My mind is running a mile a minute as I try to start this post. Where do I start? “Let’s start at the beginning/A very good place to start.” But what’s the beginning?
Alton Brown is my culinary hero. He taught me how to make a beautiful omelet. He’s on every weekend night at 11 P.M. And I stay up to watch him every weekend. I never miss Alton Brown. His half hour show is the most relaxed I feel all day and all night. He relaxes me as much as Elsie does. I looooove Alton Brown.
He wasn’t on Monday. Luckily, I was tired enough that I just went to bed without him. I was upset. I admit, I cried a tiny bit as I got panicky, but I dealt with it and went to bed and was okay by the next morning, though I hadn’t forgotten. How dare Food Network deprive me of my Alton Brown? I could forgive them once. But then, last night, he wasn’t on again. I had been feeling anxious throughout the evening and was desperately waiting for Alton Brown to come on. But he didn’t. Really, Food Network? What’s going on here?

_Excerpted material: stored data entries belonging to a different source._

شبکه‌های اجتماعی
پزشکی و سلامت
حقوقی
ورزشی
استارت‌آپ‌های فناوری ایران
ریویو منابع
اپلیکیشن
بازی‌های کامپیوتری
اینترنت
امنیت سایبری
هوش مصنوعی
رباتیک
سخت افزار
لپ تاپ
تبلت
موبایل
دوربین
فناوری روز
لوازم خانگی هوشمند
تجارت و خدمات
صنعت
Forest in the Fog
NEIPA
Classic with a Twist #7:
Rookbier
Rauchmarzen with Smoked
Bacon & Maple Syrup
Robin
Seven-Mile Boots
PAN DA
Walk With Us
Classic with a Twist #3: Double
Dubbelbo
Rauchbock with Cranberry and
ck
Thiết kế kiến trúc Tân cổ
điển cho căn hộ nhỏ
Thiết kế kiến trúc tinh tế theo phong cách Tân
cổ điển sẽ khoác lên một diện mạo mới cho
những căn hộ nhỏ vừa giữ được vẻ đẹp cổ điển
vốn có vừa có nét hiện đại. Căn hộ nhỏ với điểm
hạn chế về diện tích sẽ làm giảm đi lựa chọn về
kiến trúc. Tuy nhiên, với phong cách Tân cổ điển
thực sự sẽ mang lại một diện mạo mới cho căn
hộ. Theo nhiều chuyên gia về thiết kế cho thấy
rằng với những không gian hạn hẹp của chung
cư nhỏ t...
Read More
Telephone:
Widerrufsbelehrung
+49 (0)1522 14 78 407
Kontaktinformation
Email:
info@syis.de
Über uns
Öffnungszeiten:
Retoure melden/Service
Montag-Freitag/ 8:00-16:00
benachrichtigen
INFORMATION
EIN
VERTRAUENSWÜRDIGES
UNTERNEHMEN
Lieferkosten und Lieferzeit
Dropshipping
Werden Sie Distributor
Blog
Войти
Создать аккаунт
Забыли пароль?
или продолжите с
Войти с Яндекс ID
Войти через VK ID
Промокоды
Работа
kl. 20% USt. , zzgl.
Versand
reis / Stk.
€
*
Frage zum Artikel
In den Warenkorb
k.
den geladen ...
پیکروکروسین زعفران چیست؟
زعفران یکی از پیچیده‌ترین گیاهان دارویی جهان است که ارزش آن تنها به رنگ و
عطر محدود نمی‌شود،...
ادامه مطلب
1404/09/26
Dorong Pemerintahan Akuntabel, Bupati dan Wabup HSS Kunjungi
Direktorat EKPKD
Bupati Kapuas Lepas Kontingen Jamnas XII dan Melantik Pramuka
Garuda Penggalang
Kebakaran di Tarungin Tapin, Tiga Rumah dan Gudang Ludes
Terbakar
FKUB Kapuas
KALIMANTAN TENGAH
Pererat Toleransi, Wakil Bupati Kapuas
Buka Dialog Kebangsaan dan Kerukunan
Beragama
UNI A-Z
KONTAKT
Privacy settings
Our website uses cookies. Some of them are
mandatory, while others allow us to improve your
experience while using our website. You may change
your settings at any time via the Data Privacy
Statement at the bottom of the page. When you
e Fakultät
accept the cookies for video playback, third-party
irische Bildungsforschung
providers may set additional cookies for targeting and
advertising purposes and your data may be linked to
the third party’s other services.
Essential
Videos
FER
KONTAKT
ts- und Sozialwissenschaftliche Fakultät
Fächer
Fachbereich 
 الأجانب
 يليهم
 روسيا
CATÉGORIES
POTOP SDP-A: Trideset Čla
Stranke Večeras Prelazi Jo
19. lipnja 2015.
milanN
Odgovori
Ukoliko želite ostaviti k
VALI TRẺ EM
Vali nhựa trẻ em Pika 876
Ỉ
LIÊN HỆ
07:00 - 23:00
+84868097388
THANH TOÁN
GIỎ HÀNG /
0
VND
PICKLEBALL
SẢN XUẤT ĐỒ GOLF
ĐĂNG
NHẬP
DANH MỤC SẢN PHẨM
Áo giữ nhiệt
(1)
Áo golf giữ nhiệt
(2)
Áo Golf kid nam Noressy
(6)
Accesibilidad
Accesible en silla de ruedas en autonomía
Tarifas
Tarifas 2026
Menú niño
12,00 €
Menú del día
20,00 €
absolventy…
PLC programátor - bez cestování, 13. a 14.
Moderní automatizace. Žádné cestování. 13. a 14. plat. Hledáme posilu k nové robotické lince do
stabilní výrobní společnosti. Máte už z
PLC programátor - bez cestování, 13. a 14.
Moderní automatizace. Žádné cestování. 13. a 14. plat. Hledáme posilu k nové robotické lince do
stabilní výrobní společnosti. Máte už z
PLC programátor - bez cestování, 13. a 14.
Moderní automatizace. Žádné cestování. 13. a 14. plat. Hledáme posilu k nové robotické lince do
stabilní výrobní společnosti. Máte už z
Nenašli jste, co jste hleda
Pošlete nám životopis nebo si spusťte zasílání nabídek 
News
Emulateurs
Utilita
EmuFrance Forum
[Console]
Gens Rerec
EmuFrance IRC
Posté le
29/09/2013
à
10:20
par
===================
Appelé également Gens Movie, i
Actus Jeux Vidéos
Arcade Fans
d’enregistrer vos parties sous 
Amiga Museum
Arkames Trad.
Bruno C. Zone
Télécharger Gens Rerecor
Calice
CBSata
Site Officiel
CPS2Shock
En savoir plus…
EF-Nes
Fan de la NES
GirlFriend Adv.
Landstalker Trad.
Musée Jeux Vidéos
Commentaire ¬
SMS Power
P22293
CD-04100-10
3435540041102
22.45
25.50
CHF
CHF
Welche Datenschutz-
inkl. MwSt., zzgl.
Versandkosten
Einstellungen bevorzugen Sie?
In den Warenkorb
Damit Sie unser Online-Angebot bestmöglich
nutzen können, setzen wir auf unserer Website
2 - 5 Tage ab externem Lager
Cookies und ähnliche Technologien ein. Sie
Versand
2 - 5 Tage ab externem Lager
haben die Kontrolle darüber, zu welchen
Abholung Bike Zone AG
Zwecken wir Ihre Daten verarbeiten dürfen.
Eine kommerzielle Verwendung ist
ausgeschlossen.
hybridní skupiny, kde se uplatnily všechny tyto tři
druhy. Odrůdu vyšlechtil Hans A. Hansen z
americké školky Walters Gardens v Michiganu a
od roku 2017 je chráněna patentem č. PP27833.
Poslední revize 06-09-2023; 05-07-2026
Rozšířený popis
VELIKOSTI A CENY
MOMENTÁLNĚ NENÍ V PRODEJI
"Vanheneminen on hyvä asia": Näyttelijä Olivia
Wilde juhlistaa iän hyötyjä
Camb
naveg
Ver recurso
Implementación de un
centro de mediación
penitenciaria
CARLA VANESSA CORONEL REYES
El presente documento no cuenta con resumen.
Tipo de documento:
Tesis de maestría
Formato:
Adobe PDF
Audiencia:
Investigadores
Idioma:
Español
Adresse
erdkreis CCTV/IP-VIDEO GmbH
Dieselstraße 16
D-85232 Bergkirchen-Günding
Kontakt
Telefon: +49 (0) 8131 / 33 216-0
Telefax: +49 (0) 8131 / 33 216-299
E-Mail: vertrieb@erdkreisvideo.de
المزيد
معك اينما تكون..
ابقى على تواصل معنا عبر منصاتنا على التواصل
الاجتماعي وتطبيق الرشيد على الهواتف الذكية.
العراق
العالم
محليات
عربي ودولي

When I saw that he wasn’t going to be on, I halted mine and Leigh’s conversation dead in its tracks and wailed. “Alton Brown isn’t on!!!!! I’m going to melt down!” I could feel it building. No answer. Leigh emailed me about some Bible verses I had asked her about earlier and I said, “Alton Brown!!!! I can’t think about that when Alton Brown isn’t on!” She reminded me that I could watch him on YouTube, so I did that. But that only sort of fixed the problem. He’s supposed to be on T.V. every night at 11. Every night.
Leigh said that it was okay that he wasn’t on T.V. tonight. She said that I need to think about things I can control, not things that I can’t. I asked her what I can control. She suggested that I can control what I do for a half hour every night. I thought about that. My favorite thing to do from 11-11:30 is to watch Alton Brown, but that doesn’t mean that I have to do that. I can watch something else on T.V. or do something else altogether, like read, or write, or paint-by-numbers that I like so much. I can choose what I do every night for that half hour. My favorite thing to do is still to watch Alton Brown, but last night I chose to watch Worst Cooks in America and Facebook with Kate and email with Leigh. It’s up to me, what I do, not up to the T.V. I decided that this was just a little deal, not a big deal.
I tend to get really hung up on my routines. This reminded me of that day the mail didn’t come and I fell apart. My routines are comforting, until they’re disrupted. Then, they’re binding. I don’t want to be bound by my routines. I have to change my thinking from single paths to forks in the road. I have a very visual kind of brain, and I think of everything in pictures like that. When I think “11 P.M.,” I think Alton Brown. When I think “3 P.M.,” I think get the mail. Instead, I need to think maybe Alton, maybe something else. Maybe mail, or if there’s no mail that day, maybe something else. I need to make my brain think in terms of forks in the road that go to different options, instead of thinking of a single point at those times.
So, glad this is getting cleared up. However, I already checked, and my buddy Alton Brown is back on tonight at 11. Thank goodness.